Task directions
Entries follow. Give back exactly the lines starting at the one containing "Landsredaktion" and ending at the one containing "redaktion@arbejderen.dk", and no other lines.

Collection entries
--- --- ---

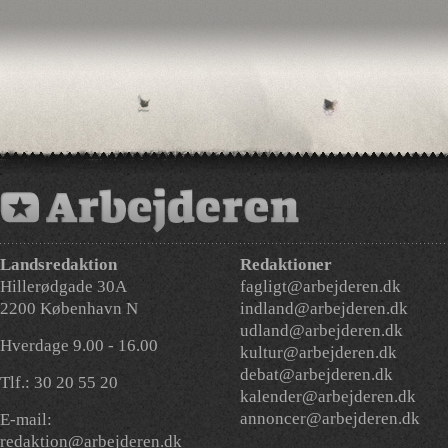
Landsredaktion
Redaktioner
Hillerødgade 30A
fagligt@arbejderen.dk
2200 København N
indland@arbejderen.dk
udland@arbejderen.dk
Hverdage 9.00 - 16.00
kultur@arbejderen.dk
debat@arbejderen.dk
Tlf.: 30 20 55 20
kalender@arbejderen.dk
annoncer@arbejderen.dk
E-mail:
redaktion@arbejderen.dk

--- --- ---

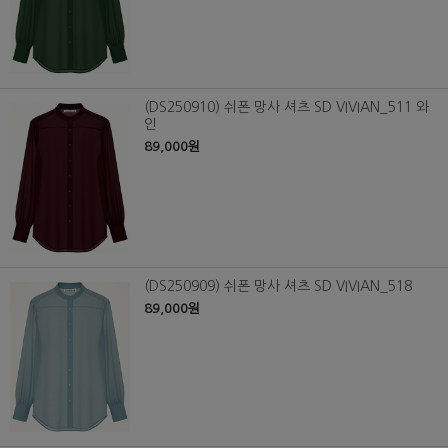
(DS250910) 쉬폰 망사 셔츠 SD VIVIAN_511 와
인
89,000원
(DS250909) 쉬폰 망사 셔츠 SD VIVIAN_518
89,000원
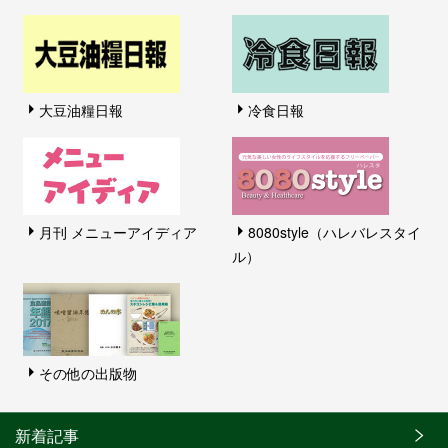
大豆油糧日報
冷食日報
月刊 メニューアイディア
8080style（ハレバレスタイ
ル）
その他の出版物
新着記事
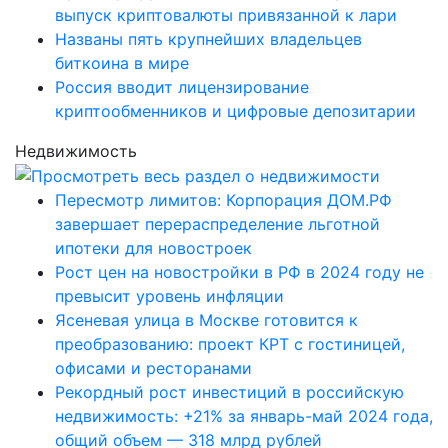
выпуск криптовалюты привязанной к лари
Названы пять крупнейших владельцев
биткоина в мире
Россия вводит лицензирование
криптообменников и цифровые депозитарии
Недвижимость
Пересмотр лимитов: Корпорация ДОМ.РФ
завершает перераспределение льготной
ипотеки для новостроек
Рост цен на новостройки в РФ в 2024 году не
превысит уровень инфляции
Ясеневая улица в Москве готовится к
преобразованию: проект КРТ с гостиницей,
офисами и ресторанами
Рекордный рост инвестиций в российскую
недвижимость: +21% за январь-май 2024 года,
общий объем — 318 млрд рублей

--- --- ---

Response area
Landsredaktion
Redaktioner
Hillerødgade 30A
fagligt@arbejderen.dk
2200 København N
indland@arbejderen.dk
udland@arbejderen.dk
Hverdage 9.00 - 16.00
kultur@arbejderen.dk
debat@arbejderen.dk
Tlf.: 30 20 55 20
kalender@arbejderen.dk
annoncer@arbejderen.dk
E-mail:
redaktion@arbejderen.dk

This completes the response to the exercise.